Weird SD AVCHD audio compatibility issue

Discussion in 'Digital Video' started by grumbler, May 30, 2009.

  1. grumbler macrumors member

    Joined:
    Feb 26, 2008
    Location:
    Hawaii.
    #1
    I have a Sony SR-11, a 1080i, HDD-based, AVCHD little bastard. Since HD editing is such a pain, I decided to try recording in the camera's SD mode. This creates files with a .mpg extension that are - inanely enough - some sort of AVCHD derivative.

    The problem was that despite my best efforts; despite owning FCP, QTP, VLC, and every other bloody plug-in I could find - the audio from these SD files would only play in Compressor (on my 17'' MBP.) I had to Compressor them into oblivion before editing in FCP if I wanted any sound. Really frustrating!

    Mind-bogglingly enough, the SD files played fine on my friend's MBP (even in QuickLook!) After frantically comparing the two systems' specs, I determined that the only important difference were our respective iMovie versions. She had the new (stupid) one, while I tenaciously had the old timeline version.

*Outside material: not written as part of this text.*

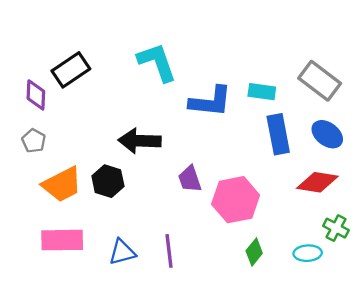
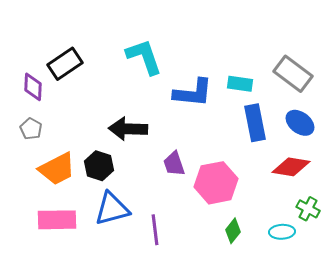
blue triangle: (122, 252) -> (112, 209), moved, size x1.4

    So, I installed iLife 09 and now the SD files totally work.

    What the hell?
     
  2. MisterMe macrumors G4

    MisterMe

    Joined:
    Jul 17, 2002
    Location:
    USA
    #2
    You bought a camera that records in a format that was never intended to be edited. You want to edit it anyway and found a way to do it. Now you complain? :rolleyes:
     
  3. grumbler thread starter macrumors member

    Joined:
    Feb 26, 2008
    Location:
    Hawaii.
    #3
    I don't think you quite understand the degree of weirdness here. Installing iLife 09 somehow got my entire system - Quicktime, Quicklook, Finder, FCP, etc - to play these files correctly. Does that really make any sense?
     
  4. Courtaj macrumors 6502a

    Courtaj

    Joined:
    Jul 3, 2008
    Location:
    Edinburgh, U.K.
    #4
    Yes. This is :apple: we're talking about here . . .
     
  5. MisterMe macrumors G4

    MisterMe

    Joined:
    Jul 17, 2002
    Location:
    USA
    #5
    To the unaware Windows user, QuickTime is an application. However, it is much more than that. QuickTime is the MacOS X frameworks for time-based data. What you think of as QuickTime is actually the QuickTime Player, the simplest QuickTime-based application. However, all of Apple's and most third-party video-compatible apps are based on the QuickTime frameworks. Just as an example, PowerPoint 2008 uses the QuickTime frameworks to play video.

    Now let's bring this home. QuickTime supports each video format through codecs. Apple added support for AVCHD to iLife 09 by adding AVCHD codecs to the suite. Except for licensing issues with specific codecs, each QuickTime codec is available to all QuickTime-compatible apps. An example of an exception is the MPEG-2 Playback Component, which is restricted by Sorensen to the QuickTime Player. Obviously, the AVCHD codec has no such restrictions. Every application/feature that now "mysteriously" supports AVCHD is QuickTime-based. There is nothing mysterious or weird about it. To the contrary, it is expected that installing an Apple AVCHD-compatible app will add AVCHD-compatibility to all other video apps and features.
     
  6. grumbler thread starter macrumors member

    Joined:
    Feb 26, 2008
    Location:
    Hawaii.
    #6

    I'm aware of Quicktime's framework-based, integral role in Mac OS; however, is it not remotely "mysterious" that Final Cut - which I believe is AVCHD compatible - didn't fully support (video only) those pesky SD files? And that Compressor (also QT-based, I assume) DID?

    Surely that is a mystery that, if ever slightly, boggles and questions and confounds even your vast inventory of Mac-based knowledge!

    (And by the way, I've used Macs my whole life, you unaware grumbler-replier.)